INTEGRATED MANAGEMENT OF VIRUS DISEASES OF SMALL FRUIT CROPS
Location: Horticultural Crops Research
Title: Complete sequence and genetic characterization of Raspberry latent virus, a novel member of the family Reoviridae
Submitted to: Virus Research
Publication Type: Peer Reviewed Journal
Publication Acceptance Date: November 19, 2010
Publication Date: February 2, 2011
Citation: Quito, D.F., Jelkmann, W., Tzanetakis, I.E., Keller, K.E., Martin, R.R. 2011. Complete sequence and genetic characterization of Raspberry latent virus, a novel member of the family Reoviridae. Virus Research. 155:397-405..
Interpretive Summary: In studies to compare 'Meeker' red raspberry plants with severe versus mild or lack of crumbly fruit, it was observed that plants with severe crumbly fruit symptoms had mixed virus infections. Efforts to identify the viruses that were present in addition to Raspberry bushy dwarf virus led the discovery of two new viruses. The virus reported here is a member of the Reovirus family and does not cause symptoms when present in by itself; thus, we have named it Raspbery latent virus. It contains 10 genomic segments and appears to have several unique features that distinguish it from other known viruses in this family. One of the genomic segments is very diverse and was not identified as viral sequence in computer searches against all known virus sequences. As a result, this fragment was difficult to identify as part of the viral genome. Since most plant reoviruses infect monocots and are transmitted by leafhoppers, it is possible that this very divergent gene is involved in host range (raspberries are dicots) or vector interactions. Preliminary studies suggest this virus is aphid transmitted, which would be unique for viruses in the family. Experiments have been established to understand the role of this virus in crumbly fruit when it occurs in mixed infections with Raspberry bushy dwarf virus and/or Raspberry leaf mottle virus.

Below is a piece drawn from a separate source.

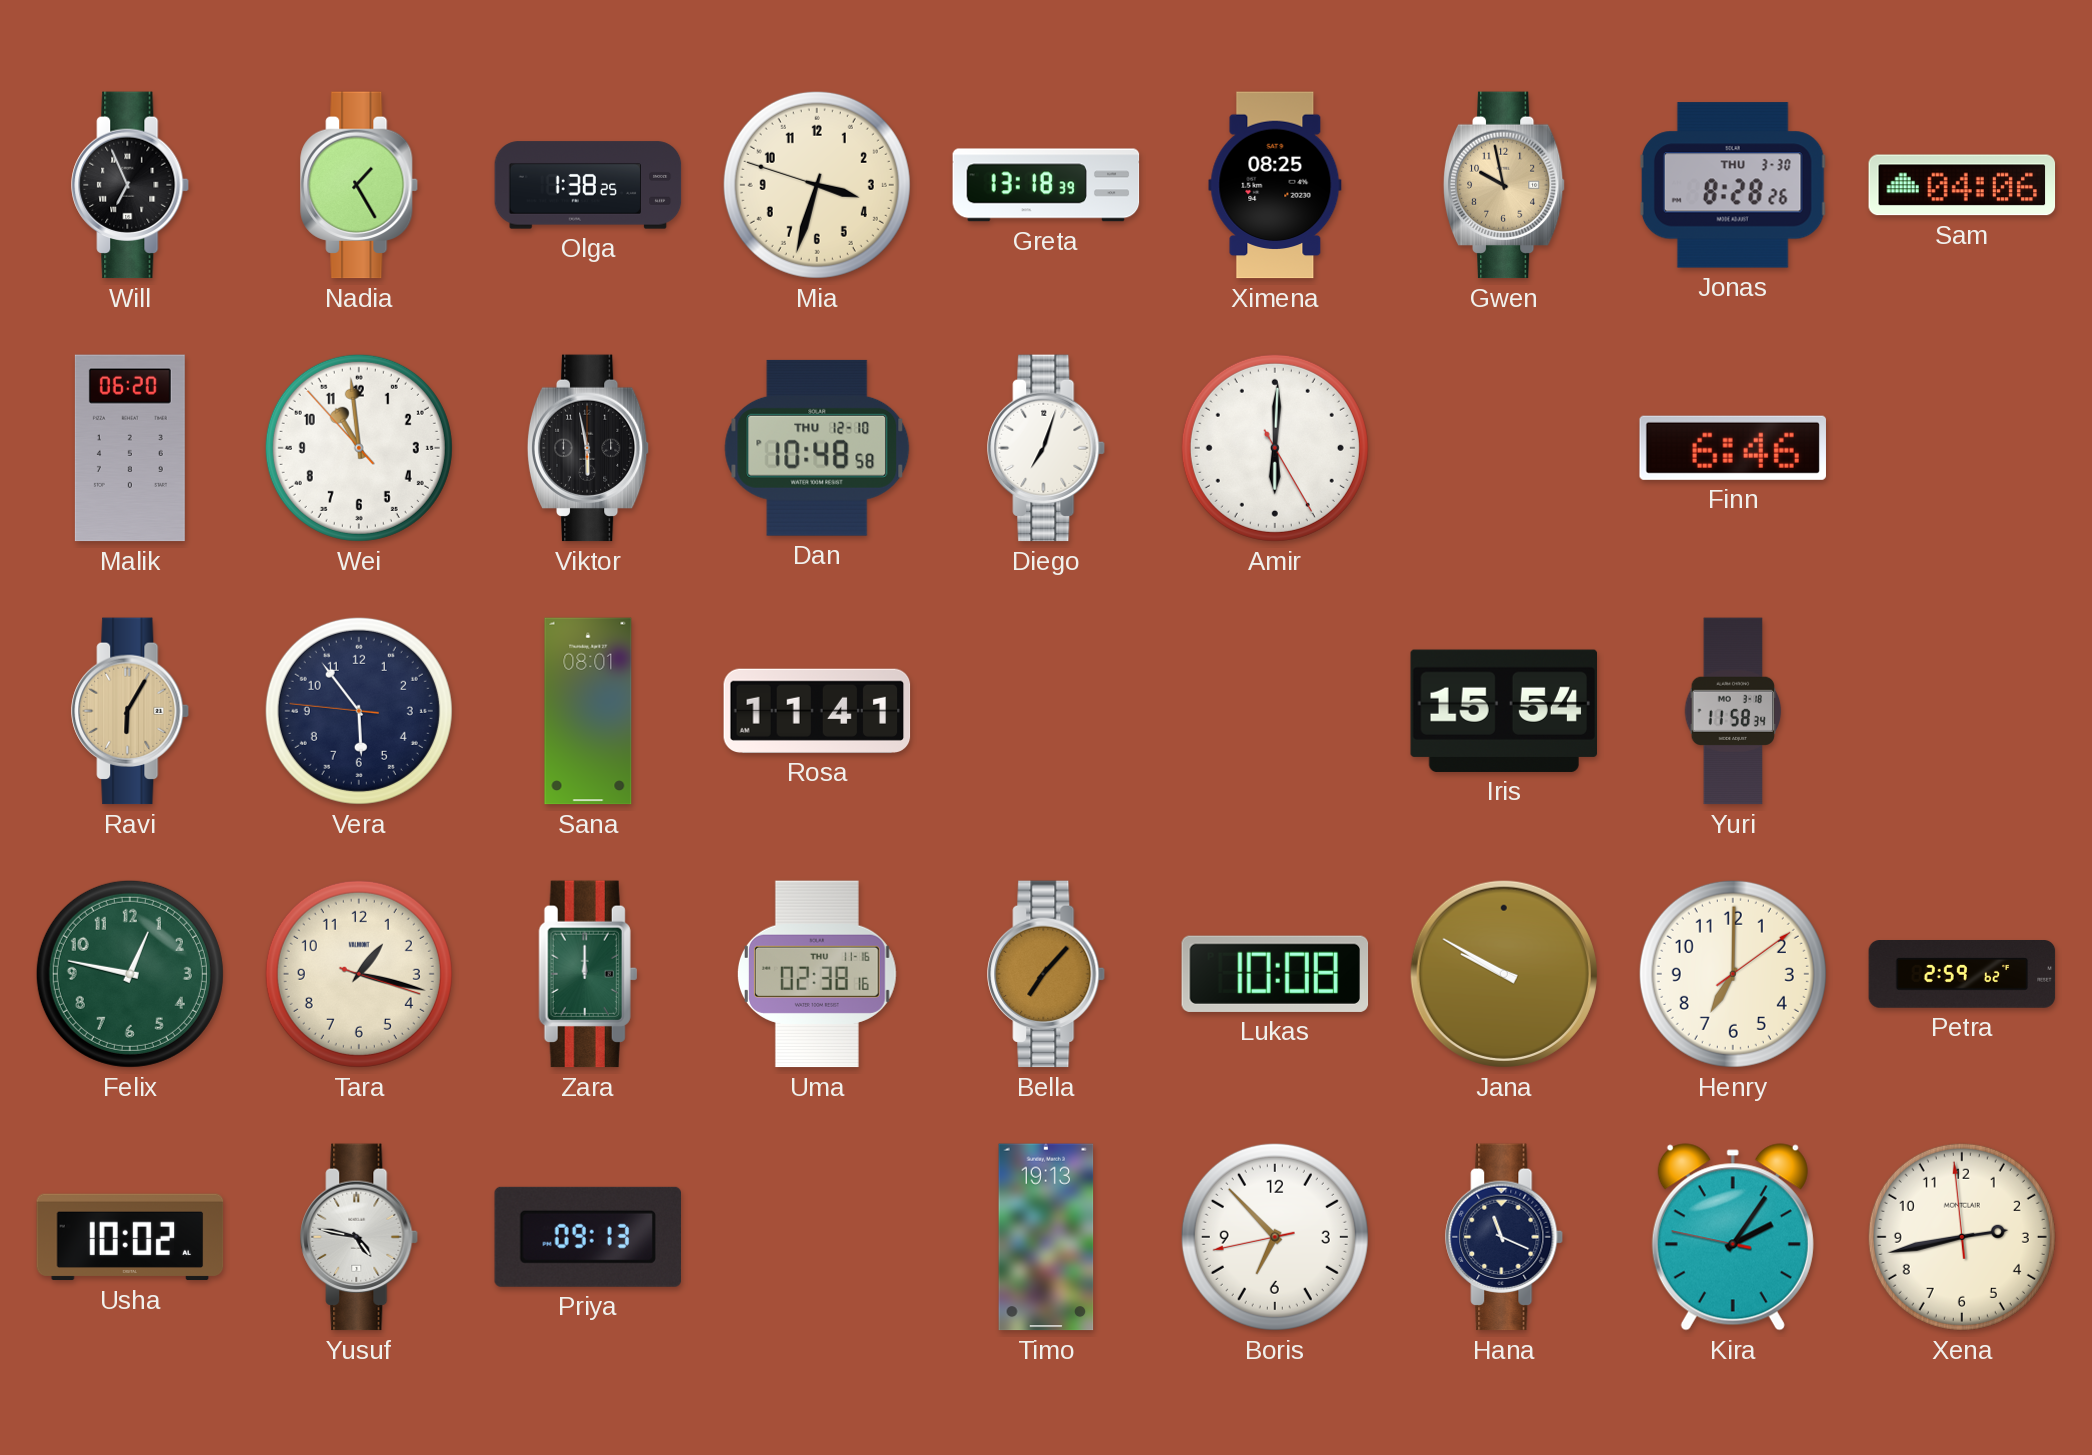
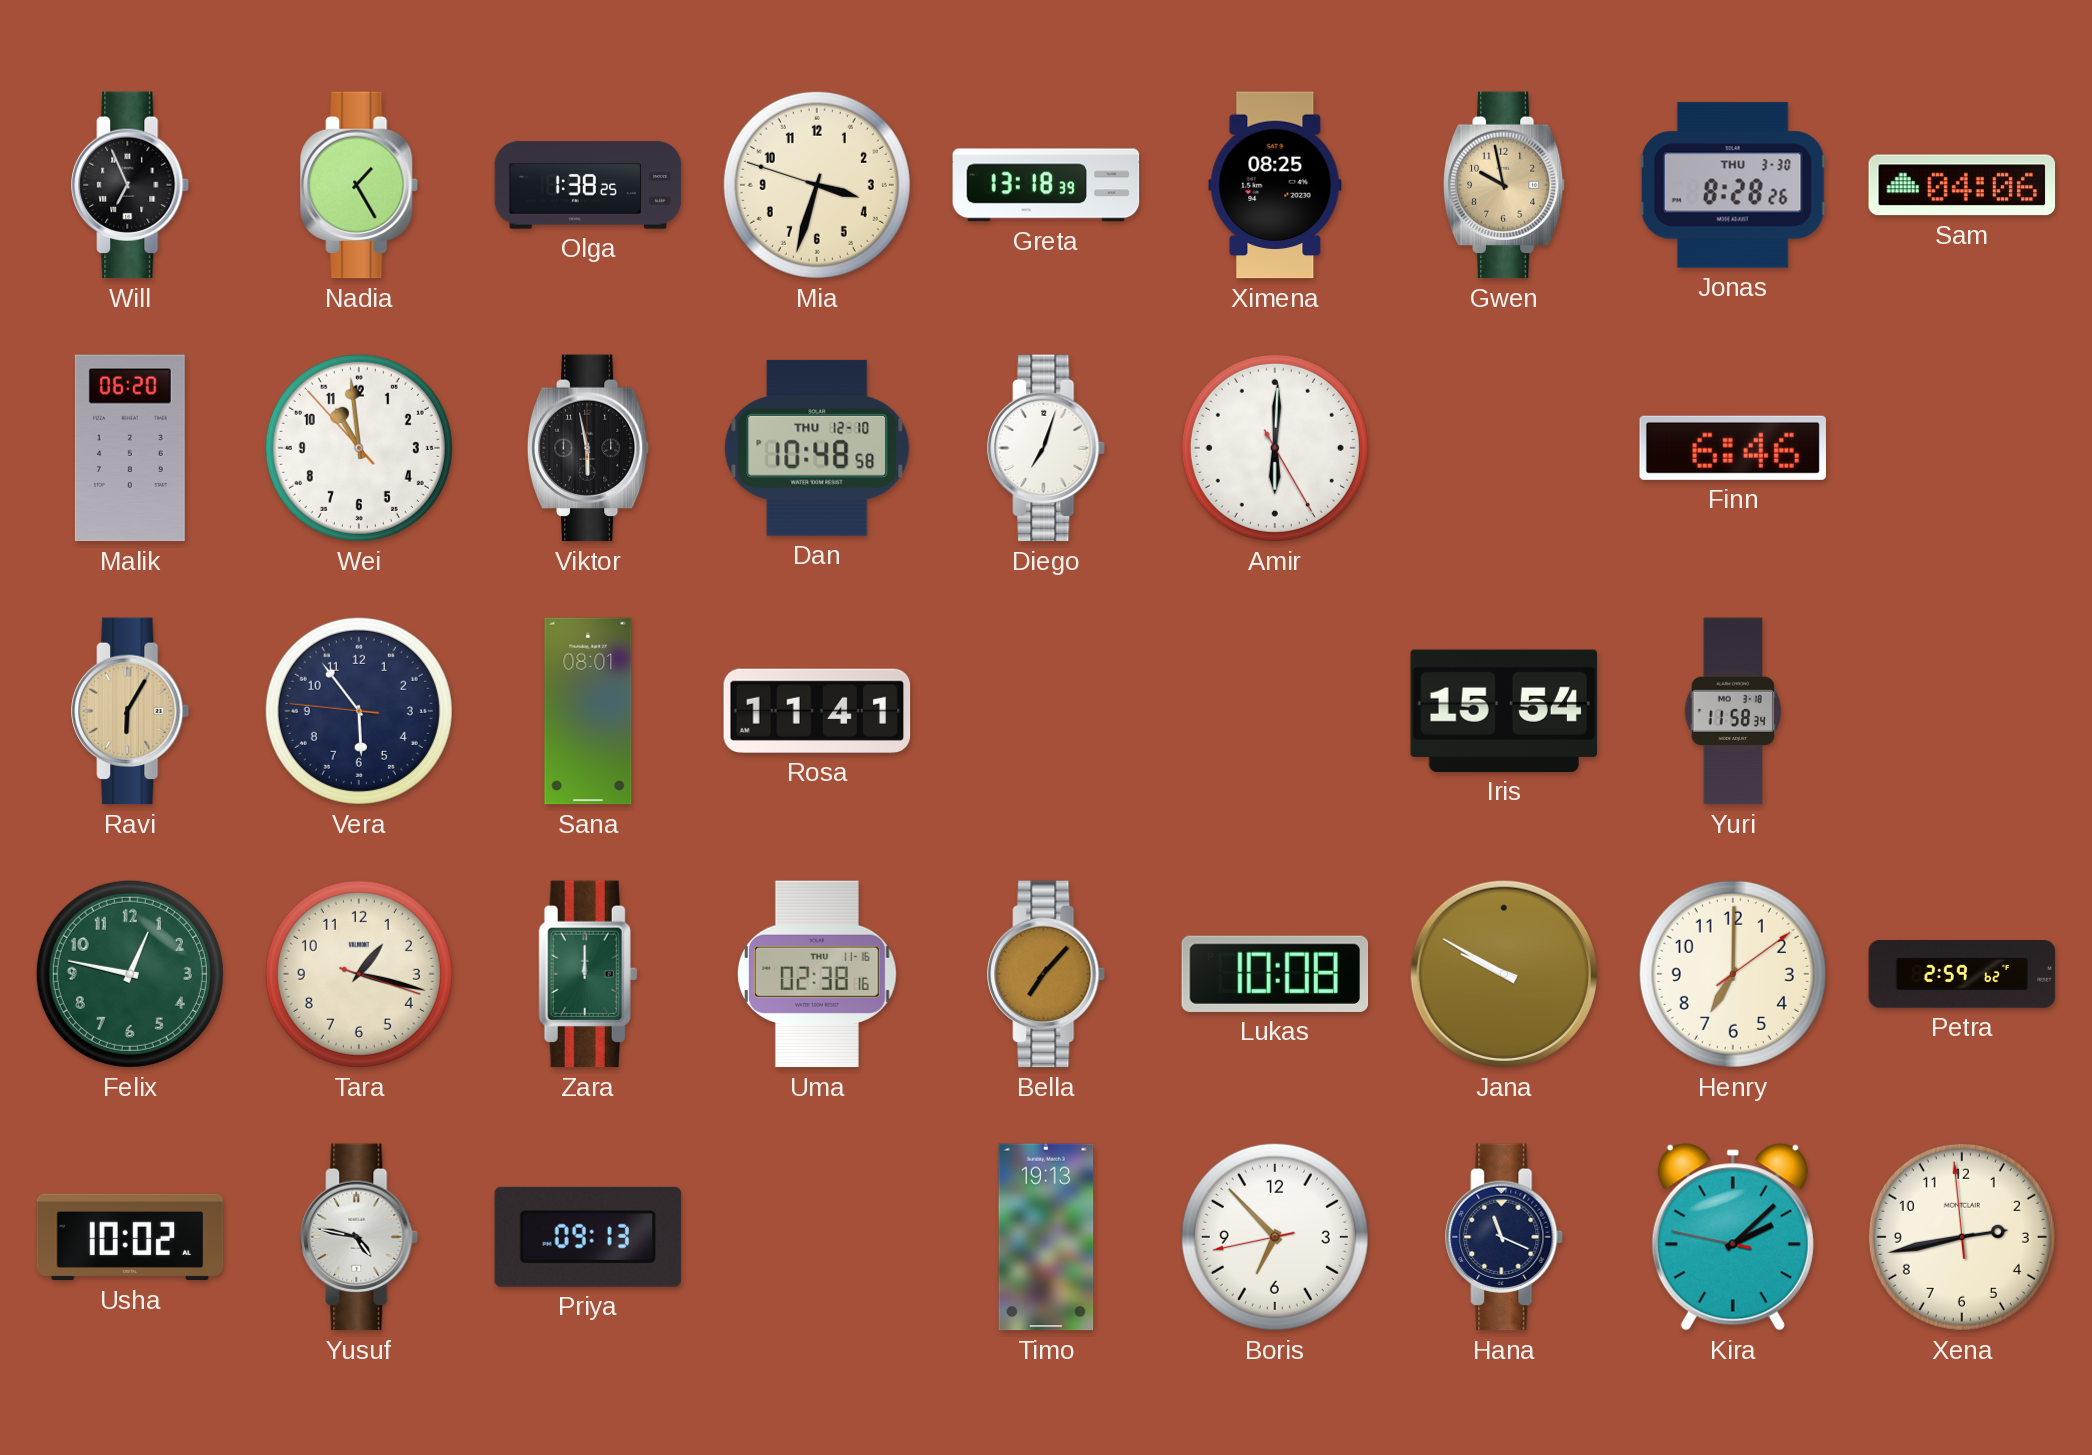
Kira: 2:05 -> 2:07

A new virus isolated from red raspberry plants and detected in the main production areas in northern Washington State, the United States and British Columbia, Canada was fully sequenced and found to be a novel member of the family Reoviridae. The virus was designated as Raspberry latent virus (RpLV) based on the fact that it doesn't cause symptoms when present in single infections in several Rubus virus indicators and commercial raspberry cultivars. RpLV genome contains 26,128 nucleotides (nt) divided into 10 dsRNA segments. The length of the genomic segments (S) were similar to those of other reoviruses ranging from 3948nt (S1) to 1141nt (S10). All of the segments, except S8, have the conserved terminal sequences 5'-AGUU----GAAUAC-3'. A point mutation at each terminus of S8 resulted in the sequences 5'-AGUA----GAUUAC-3'. Inverted repeats, 6-11 nt in length, were identified adjacent to each conserved terminus. Stem loops and extended pan handles were identified by the analysis of secondary structures of the non-coding sequences. All segments, except S3 and S10, contained a single open reading frame (ORF) on the positive sense RNAs. Two out-of-frame overlapping ORFs were identified in segments S3 (ORF S3a and S3b) and S10 (ORF S10a and S10b). Amino acid (aa) alignments of the putative proteins encoded by the main ORF in each segment revealed a high homology to several proteins encoded by reoviruses from different genera including Oryzavirus, Cypovirus, and Dinovernavirus. The analysis of the putative proteins encoded by ORFs S3b and S10b failed to identify any conserved domains or similarity with other known sequences in databases. Alignments of the polymerase, the most conserved protein among reoviruses, revealed a 36% aa identity between RpLV and Rice ragged stunt virus (RRSV), the type member of the genus Oryzavirus, indicating that these two viruses are very closely related. Phylogenetic analyses showed that RpLV clusters with members of the genera Oryzavirus, Cypovirus, Dinovernavirus and Fijivirus.